I've been "given" (the reason for the quotes is that I don't know whether it's temporary or permanent) 4 cornies and one picnic tap that is shown here:

4914-P1010211.JPG


So, I'm completely new to this. I have no idea what kind of disconnects and gauges I need. I don't know how to keg (do I force-carb, naturally carb, or both?). What temp should I set the lagerator to? What PSI do I need? I tried searching for "kegging", but everything is pretty scattershot. I didn't see much on the Wiki either.

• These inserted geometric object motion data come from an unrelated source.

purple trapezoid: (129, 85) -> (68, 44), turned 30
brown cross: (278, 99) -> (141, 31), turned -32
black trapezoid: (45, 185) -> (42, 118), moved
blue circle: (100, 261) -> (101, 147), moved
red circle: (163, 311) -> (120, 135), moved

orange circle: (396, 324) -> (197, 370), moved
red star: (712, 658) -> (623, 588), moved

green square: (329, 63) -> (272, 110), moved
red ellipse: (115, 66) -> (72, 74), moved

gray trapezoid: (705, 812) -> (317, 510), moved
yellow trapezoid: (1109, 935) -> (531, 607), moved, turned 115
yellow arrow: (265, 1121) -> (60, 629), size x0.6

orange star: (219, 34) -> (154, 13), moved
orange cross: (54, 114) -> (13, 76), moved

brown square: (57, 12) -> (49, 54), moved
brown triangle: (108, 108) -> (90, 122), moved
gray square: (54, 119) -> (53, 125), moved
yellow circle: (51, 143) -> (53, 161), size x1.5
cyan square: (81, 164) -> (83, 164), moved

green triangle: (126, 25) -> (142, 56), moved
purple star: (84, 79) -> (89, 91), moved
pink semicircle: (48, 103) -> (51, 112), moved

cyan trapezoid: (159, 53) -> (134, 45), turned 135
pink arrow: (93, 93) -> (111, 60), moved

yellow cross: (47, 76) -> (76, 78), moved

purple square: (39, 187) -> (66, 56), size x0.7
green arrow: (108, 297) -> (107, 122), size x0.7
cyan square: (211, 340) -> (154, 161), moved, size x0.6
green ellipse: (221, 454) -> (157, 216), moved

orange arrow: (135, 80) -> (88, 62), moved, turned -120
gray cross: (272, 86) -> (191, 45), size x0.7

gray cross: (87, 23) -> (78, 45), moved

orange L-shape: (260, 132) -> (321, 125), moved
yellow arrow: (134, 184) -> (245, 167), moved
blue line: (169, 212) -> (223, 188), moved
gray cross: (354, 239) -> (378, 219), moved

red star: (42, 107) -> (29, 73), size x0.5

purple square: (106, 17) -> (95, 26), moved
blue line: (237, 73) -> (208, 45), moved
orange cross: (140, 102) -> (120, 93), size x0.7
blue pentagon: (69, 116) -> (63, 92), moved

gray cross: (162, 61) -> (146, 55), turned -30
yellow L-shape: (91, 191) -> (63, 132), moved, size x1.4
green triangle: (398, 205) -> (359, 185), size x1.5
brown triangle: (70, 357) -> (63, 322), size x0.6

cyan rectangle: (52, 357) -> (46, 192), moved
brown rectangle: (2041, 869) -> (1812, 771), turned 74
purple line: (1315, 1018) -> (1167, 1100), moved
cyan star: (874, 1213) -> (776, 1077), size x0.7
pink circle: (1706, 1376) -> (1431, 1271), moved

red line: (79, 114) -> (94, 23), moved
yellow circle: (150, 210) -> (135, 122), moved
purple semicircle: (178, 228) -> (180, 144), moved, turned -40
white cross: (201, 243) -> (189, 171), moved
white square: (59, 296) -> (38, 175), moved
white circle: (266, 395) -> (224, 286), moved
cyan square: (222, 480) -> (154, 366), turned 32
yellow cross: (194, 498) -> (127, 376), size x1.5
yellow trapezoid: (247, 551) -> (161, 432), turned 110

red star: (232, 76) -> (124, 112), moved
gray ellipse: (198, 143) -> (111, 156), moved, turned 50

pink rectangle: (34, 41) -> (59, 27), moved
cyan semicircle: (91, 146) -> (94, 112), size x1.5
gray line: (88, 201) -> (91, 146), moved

So...how do I get from 4 cornies, a lagerator and a picnic tap to cold draught beer flowing into my glass?
 
Well to start out with you will need 4 liquid (OUT) side connectors (grey) and 4 CO2 (out) connectors (black) to connect your 4 corneys. Then you can use any length or size of line for your CO2. I believe that I am using 1/4" ID line for my CO2. The liquid line is a little different. To help balance out your system and minimize foam, I recommend using 3/16" ID line at least 6' in length. Most people don't naturally carb the kegs. They just connect them to a pressure and let it carb over a week. Or you can force carb when the keg is cool by turning up the regulator to 20psi and shaking the piss out of it. The CO2 setting will depend on temperature and what carb level you want in your beer. So a google search on beer carb levels and you will find a sheet for reference. Also it is a good idea to leave at least one CO2 line long so that you can work with a keg outside the freezer if force carbing and such.